Some lawmakers balked at a $2.5 billion “cut” from highway funding that is already blocked from being spent, for example. Sen. Tom Coburn (R) of Oklahoma found in the fine print a cut of $4.8 billion in unspent money from a victim’s compensation fund.
“That isn’t even government money,” he said, before voting no on the measure.
Boehner fires back
Speaker Boehner has been forced to hit back at the critics.
“There are some who claim the spending cuts in this bill aren't ‘real,’ that they’re ‘gimmicks.’ I just think it’s total nonsense," Boehner said before a vote on the bill. "A cut is a cut.”
On the floor of the House, he sought to sway skeptical conservatives about the bill’s fiscal impact.
“Every dime in this bill that is cut is a dime that Washington will spend if we leave it on the table," Boehner said. "If you vote ‘no’ on this bill, you're voting to do exactly that, leaving this money on the table to be spent by unelected bureaucrats."
Boehner said that these changes in so-called “budgetary authority,” when fully implemented and repeated year after year, would reduce the deficit by $315 billion over the coming decade – “the largest non-defense discretionary cut in the history of our country."
The speaker acknowledged that the cuts aren't as big as many Republicans hoped for, but he said they would help pave the way for deeper and longer-term spending reforms in his party's "path to prosperity" budget for 2012.
“Listen, this bill is not perfect. No cause for celebration.
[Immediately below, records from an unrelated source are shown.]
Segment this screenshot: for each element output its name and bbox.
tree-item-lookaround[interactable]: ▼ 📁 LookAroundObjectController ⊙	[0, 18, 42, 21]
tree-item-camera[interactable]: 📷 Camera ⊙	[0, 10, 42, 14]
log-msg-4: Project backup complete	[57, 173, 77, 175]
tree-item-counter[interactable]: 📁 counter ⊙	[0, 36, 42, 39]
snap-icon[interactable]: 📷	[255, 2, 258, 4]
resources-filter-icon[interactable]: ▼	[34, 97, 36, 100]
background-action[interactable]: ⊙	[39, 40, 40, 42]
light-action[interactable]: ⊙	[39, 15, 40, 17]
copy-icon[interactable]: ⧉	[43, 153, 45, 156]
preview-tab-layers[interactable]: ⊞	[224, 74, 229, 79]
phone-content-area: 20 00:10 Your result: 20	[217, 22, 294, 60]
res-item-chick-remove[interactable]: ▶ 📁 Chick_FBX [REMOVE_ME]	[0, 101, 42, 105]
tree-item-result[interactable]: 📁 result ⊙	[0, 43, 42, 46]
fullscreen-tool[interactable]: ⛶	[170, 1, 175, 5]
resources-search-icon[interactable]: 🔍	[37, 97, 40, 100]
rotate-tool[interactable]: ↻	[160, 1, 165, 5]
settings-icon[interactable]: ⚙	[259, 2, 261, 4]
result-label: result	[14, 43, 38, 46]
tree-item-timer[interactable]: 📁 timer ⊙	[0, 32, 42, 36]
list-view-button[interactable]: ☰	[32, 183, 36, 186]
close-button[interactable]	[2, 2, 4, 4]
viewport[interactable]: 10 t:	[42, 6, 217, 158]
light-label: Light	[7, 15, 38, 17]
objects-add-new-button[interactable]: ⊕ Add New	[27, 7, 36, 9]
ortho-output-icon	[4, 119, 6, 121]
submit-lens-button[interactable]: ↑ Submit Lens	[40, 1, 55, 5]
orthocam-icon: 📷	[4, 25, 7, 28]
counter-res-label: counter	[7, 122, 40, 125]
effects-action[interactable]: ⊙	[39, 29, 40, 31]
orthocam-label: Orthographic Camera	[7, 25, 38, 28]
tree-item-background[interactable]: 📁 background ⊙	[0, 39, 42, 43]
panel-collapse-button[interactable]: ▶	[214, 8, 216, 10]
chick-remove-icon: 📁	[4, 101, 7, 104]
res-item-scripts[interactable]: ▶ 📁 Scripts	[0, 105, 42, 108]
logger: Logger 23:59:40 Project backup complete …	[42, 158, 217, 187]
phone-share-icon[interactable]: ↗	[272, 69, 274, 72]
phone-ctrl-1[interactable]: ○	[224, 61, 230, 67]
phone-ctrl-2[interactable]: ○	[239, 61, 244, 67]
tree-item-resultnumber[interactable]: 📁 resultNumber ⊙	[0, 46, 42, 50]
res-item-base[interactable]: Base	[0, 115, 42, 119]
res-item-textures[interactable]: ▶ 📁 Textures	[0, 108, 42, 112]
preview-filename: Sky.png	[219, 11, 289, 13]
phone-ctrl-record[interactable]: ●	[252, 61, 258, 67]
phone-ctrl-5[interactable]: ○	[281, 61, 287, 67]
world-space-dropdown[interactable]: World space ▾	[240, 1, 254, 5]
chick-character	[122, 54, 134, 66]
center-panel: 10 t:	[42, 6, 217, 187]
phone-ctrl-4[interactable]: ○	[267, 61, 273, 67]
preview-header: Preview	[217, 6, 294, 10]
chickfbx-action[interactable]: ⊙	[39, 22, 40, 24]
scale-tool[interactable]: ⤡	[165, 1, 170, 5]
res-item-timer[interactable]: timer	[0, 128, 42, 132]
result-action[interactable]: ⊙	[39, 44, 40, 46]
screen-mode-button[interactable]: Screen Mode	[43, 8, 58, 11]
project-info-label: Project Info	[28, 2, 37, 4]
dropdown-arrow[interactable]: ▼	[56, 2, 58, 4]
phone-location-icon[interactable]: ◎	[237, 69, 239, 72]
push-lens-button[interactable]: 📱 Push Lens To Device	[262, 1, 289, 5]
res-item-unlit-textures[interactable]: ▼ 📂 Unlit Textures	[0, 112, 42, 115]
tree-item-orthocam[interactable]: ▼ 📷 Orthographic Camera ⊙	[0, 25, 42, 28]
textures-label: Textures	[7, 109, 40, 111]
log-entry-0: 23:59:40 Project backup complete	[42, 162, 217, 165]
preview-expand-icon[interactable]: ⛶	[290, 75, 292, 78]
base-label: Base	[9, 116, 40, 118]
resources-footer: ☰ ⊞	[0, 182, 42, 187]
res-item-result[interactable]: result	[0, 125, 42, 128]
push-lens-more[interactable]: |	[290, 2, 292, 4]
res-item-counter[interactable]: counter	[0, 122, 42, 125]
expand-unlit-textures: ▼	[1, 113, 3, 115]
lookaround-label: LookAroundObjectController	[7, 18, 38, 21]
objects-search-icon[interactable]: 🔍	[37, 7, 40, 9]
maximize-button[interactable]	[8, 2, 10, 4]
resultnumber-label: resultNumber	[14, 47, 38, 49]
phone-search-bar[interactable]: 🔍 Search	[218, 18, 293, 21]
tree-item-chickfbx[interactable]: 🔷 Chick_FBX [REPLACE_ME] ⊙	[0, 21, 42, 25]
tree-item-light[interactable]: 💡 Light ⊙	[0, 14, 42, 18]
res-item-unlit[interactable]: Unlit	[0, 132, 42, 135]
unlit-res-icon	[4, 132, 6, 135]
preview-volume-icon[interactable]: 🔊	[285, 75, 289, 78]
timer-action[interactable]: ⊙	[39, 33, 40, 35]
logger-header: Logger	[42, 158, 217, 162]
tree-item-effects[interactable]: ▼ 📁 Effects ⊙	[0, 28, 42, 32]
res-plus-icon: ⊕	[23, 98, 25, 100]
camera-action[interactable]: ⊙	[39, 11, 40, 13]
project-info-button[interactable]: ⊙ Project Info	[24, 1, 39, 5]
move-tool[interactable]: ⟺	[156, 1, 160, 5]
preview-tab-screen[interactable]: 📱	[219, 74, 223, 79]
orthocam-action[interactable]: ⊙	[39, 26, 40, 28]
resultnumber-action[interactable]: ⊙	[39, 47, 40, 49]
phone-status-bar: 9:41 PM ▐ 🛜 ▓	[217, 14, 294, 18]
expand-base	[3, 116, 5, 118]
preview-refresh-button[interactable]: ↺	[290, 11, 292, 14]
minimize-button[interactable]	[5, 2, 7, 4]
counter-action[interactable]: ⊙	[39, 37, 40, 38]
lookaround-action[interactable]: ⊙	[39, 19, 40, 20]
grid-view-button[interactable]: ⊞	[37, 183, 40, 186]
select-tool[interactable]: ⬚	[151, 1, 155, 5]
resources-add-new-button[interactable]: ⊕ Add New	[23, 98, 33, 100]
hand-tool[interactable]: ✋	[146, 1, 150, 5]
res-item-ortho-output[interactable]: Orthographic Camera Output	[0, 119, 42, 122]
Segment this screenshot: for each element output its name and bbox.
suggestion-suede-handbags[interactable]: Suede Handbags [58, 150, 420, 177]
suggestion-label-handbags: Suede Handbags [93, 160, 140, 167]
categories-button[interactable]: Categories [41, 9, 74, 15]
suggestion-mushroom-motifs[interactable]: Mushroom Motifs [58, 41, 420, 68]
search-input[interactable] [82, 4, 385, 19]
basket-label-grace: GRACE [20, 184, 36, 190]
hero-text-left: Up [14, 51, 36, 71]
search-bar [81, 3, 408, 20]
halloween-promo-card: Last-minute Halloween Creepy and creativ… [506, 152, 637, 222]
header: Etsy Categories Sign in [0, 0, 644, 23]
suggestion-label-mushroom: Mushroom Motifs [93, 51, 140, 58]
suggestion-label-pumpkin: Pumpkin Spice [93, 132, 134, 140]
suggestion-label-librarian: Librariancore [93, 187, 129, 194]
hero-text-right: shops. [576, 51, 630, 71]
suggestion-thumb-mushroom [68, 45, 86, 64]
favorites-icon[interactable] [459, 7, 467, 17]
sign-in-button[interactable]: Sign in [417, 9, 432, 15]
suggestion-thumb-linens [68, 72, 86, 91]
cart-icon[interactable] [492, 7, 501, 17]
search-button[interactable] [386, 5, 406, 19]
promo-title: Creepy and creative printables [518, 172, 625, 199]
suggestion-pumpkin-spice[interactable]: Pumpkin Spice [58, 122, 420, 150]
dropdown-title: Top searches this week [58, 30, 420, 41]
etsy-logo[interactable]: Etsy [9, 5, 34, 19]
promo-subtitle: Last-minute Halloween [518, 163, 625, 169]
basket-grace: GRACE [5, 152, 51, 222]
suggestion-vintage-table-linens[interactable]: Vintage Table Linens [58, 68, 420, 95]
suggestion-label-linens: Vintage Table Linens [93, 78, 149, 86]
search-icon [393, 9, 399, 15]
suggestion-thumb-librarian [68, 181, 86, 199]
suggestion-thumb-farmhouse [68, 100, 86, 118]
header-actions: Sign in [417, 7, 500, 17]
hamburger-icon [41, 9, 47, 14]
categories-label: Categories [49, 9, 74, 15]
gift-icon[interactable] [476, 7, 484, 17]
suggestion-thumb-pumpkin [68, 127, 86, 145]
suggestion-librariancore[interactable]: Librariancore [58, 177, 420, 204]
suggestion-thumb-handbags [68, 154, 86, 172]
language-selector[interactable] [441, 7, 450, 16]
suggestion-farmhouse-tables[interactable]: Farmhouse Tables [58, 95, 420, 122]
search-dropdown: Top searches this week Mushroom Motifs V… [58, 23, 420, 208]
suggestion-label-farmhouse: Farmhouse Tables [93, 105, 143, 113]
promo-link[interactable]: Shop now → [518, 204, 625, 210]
This is just one step. And the next step will come tomorrow when the House votes on Chairman Ryan’s budget, the path to prosperity,” he added.
Of the Republicans who went along, many echoed Boehner’s reasoning.
“It’s not perfect, but it’s certainly a long way from what they used to do around here, which is to spend more money,” said freshman Rep. Lou Barletta (R) of Pennsylvania. “As a former mayor, seeing those community development block grants cut were painful to me, but we’ve made it clear that this reckless spending binge we’ve been on is over.
'Slow, sad, silly' process
To liberal critics, the CBO estimates suggest that Republicans brought the government to the brink of a shutdown – potentially disrupting the economy via fallout such as a stoppage of federal paychecks – for savings that measure only in the millions dollars.
“Here ends the slow, sad, silly FY 2011 appropriations process,” said Rep. Marcy Kaptur (D) of Ohio, who opposed the bill on the grounds that the cuts would hurt jobs. “Ironically, the largest cuts are in transportation and housing at a time when 40 percent of the building trades are out of work,” she said after the vote.
Some conservative economists side with Boehner in looking at the spending cut glass as half-full.
Whether the cuts are reductions in appropriations or rescissions of unspent money, both have the effect of reducing the government's authority to spend, says Douglas Holtz-Eakin, president of the conservative American Action Forum. In a blog post Wednesday he called the affair a "tempest in a teapot."
“Ironically, budgeting, which we tend to think of as very precise, is an art, rather than a science,” says John Pitney, a political scientist at Claremont-McKenna College in Claremont, Calif. “A rough analogy is that ‘budget authority’ is opening the checking account, and outlay is writing the check. If you’re interested in what the government actually spends, you need to look at outlays.”
• Material from the Associated Press was used in this story.